Maybe it's Forgivable

Last month I was at the Frieda & Diego exhibit at the AGO.  I was standing in front of Diego's 'Man with a Hat' (similar: here) and I was struck by how simple the lines were.   The basic strokes and shape gave life and movement to a man.  It wasn't perfect, afterall, it was just a study.   It was forgivable that it wasn't perfect.   You were watching someone work out a process.  It inspired me to make a little promise to myself that I would draw more often.
When we got home I decided to dig under my bed for my supplies from university.  I had quit art late into my university career (much to the critical detriment of a second major).  Part of the reason was my course load at the time, but for the most part I was happy to be rid of it.   I was tired  of the mechanical failure between my eyes and my hands.  I was tired of having to stand next to my work in class and receive criticism that I only interpreted as negative.  I know it's terrible. I know you know it's terrible.  We don't have to talk about it, let alone making me stand in front of the other students.  I decide that I was never going to get it and that was frustrating.

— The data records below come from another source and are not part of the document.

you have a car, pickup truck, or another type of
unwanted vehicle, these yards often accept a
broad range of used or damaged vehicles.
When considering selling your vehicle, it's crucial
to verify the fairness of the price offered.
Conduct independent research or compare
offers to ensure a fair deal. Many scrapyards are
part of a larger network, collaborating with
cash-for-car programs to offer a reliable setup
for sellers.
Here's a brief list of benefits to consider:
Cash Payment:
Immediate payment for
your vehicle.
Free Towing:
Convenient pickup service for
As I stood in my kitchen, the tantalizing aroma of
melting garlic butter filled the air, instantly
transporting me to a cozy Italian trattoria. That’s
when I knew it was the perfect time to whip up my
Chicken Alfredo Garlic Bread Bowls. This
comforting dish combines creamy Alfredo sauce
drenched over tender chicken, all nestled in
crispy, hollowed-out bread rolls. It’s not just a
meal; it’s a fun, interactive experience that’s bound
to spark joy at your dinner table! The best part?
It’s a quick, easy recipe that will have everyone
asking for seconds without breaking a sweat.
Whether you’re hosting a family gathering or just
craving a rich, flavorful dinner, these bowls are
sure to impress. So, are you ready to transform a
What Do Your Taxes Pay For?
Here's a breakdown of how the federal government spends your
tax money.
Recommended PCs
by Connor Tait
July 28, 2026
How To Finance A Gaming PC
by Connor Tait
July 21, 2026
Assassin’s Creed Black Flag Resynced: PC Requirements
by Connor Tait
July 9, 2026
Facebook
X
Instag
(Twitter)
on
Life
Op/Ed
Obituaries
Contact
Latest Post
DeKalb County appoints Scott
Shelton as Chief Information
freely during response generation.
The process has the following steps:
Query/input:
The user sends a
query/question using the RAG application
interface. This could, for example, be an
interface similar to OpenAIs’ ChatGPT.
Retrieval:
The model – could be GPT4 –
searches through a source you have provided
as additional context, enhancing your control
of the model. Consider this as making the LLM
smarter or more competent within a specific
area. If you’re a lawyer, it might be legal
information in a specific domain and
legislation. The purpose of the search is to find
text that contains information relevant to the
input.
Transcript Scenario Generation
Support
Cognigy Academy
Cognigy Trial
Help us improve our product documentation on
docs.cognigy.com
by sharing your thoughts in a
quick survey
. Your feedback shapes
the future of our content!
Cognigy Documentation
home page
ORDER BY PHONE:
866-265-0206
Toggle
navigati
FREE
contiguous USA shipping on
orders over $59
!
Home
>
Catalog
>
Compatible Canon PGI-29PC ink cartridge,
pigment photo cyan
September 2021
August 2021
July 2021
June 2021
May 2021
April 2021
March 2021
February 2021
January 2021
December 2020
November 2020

I had avoided my portfolio for years;  it gathered dust and became buried under anything/everything.  It was worthless, but the sheer amount of time it represented kept me from throwing it away.  Five years later I still avoided looking at it.   Enclosed in this portfolio was the proof of my failing and basic inadequacies compared to my peers.   I was fundamentally flawed on a basic biological level where critical synapses between by eyes and hands just did not exist ...and under my bed was the proof.

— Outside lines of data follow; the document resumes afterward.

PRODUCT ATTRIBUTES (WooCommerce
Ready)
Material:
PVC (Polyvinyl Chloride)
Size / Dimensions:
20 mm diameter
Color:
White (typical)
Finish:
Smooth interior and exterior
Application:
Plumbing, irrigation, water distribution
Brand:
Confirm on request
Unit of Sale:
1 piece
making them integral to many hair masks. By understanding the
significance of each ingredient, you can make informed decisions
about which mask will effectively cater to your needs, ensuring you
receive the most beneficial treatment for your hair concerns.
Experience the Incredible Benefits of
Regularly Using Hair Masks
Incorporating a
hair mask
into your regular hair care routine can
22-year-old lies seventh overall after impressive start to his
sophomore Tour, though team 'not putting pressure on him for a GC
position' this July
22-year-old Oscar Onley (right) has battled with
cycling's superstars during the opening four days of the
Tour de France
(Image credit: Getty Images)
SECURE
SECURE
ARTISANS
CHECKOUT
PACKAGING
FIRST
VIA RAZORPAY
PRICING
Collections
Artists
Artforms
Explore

As I unpacked the drawings, one after another, I realized something.   They weren't entirely terrible .  They were forgivable for not being perfect It was a basic drawing course - of course they weren't amazing, but they certainly did not reflect this self perceived handicap that needed to be buried .

In the five years since these drawings, I haven't really picked up a pencil.   The skills that I did have at the time have rusted into ruin.  It will take time to build back what I squandered.  This lead me to a couple questions:  what abilities are you currently not using because you don't think you are good enough?   What are you holding yourself back on?  What can you do today that you aren't working to improve or  maintain?  Being imperfect is forgivable....but maybe giving up for the wrong reasons isn't.